Solms goes on: “Neurobiologists classify this type of aggression with the ‘social emotions,’ . . .The fact that aggression has at least two different neural substrates must have some important implications for psychopathology (for forensic psychology and psychiatry).” I will be searching for more research about this. I see it as the basis for abuse of children and women by high-ranking men (including Euro-big shots); as torture-based terrorism by men focused on “respect”; as stud-behavior in herds; and as the felt entitlement of killers of all sorts.

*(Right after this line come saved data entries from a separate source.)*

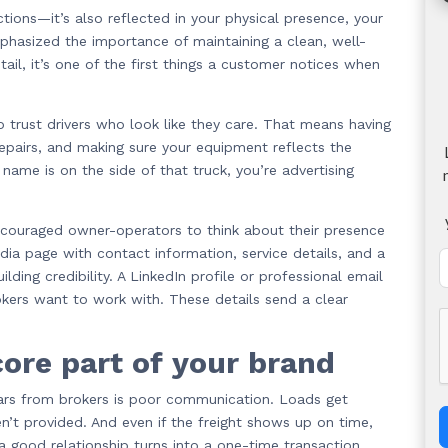
tions—it’s also reflected in your physical presence, your
phasized the importance of maintaining a clean, well-
tail, it’s one of the first things a customer notices when
to trust drivers who look like they care. That means having
repairs, and making sure your equipment reflects the
r name is on the side of that truck, you’re advertising
ncouraged owner-operators to think about their presence
dia page with contact information, service details, and a
ding credibility. A LinkedIn profile or professional email
kers want to work with. These details send a clear
ore part of your brand
rs from brokers is poor communication. Loads get
’t provided. And even if the freight shows up on time,
a good relationship turns into a one-time transaction.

It fascinates us, not just because of the danger, but also because dominant persons are magnetic, in the way that lions attract satellite carrion-eaters.
Michael Douglas portraying Gordon Gecko
But a true dominant has to really BE recognizably dominant, not just controlling or demanding or even violent. It has nothing to do with species except that among humans it can be complex. There are not many true dominants. Sometimes they are described as “cold” and “amoral,” but I’ve met a few animals that were wired that way as individuals -- not as a species. Testosterone may have something to do with it, but it’s not just sexual. Think Gordon Gecko. Think God and Lucifer.